On AI model economics, she draws a distinction between the current enterprise pilot phase, where teams gravitate toward top-benchmark models regardless of cost, and an anticipated deployment phase where token costs will matter significantly. That shift, she argues, is what will unlock wide-scale rollouts of autonomous background agents and AI companions across large employee bases. The public's growing indifference to new model releases mirrors the plateau in consumer excitement around iPhone generations, but Zuckerberg contends that framing misses the compounding effect of continued cost reduction.
Portfolio Construction and Founder Dynamics
Long Journey does not typically take board seats, a deliberate choice that aligns with its tolerance for long, non-linear founder journeys. Zuckerberg acknowledges that early-stage bets on pre-consensus ideas carry a high whiff rate, and that founders usually recognize a dead end before the firm does. Crusoe is cited as the payoff case, where an early seed position preceded the company's significant scale-up.
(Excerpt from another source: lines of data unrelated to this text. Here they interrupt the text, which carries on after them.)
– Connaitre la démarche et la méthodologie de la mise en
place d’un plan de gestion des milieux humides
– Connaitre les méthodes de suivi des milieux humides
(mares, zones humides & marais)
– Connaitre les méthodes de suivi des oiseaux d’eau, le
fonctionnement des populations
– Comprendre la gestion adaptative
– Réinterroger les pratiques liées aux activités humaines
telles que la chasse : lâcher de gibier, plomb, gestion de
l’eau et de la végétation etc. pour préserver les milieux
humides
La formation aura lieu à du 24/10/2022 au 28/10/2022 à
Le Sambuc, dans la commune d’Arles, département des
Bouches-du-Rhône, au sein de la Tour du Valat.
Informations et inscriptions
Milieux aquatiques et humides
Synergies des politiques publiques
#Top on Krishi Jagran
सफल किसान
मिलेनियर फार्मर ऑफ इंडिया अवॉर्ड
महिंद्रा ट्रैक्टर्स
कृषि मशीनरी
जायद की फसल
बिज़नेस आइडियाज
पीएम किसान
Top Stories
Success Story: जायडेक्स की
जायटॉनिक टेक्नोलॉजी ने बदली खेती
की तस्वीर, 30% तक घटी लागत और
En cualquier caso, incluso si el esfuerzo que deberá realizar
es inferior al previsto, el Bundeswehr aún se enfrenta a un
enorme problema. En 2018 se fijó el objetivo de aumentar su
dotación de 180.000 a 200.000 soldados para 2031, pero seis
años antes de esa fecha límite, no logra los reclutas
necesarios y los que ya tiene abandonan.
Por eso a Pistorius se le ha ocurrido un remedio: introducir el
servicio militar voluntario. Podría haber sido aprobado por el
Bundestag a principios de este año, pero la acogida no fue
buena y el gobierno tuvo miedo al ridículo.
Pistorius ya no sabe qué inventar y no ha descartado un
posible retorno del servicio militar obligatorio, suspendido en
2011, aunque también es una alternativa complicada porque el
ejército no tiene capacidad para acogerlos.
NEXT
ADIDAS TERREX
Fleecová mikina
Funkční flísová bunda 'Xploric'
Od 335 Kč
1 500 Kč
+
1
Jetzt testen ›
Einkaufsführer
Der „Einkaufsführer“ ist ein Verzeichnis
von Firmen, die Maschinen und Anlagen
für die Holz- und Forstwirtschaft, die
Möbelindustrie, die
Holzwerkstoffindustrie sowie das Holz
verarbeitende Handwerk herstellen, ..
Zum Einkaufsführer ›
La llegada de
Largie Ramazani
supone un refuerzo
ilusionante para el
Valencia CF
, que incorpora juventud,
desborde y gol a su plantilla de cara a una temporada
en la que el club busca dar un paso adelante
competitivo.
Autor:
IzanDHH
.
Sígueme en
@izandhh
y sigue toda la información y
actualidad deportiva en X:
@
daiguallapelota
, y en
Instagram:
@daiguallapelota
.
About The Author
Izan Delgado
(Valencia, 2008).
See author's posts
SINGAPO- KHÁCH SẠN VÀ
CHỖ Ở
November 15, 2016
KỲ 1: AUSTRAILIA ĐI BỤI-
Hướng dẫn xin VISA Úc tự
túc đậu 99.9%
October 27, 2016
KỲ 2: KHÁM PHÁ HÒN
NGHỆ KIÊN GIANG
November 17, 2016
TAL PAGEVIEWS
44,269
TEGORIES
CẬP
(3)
Sourcing: Edge Institute and Non-Traditional Networks
For deal flow, Long Journey has partnered with Edge Institute, which runs monthly pop-up gatherings under the Edge Esmeralda banner. A month-long event in Patagonia is forthcoming; a prior iteration ran in Healdsburg in June 2025, where Long Journey ran a residency program. The gatherings draw researchers, unconventional thinkers, and people operating outside mainstream entrepreneurial networks. Edge Esmeralda is also in the planning stages of building a physical city, with a site already purchased, led by Devon Zugol.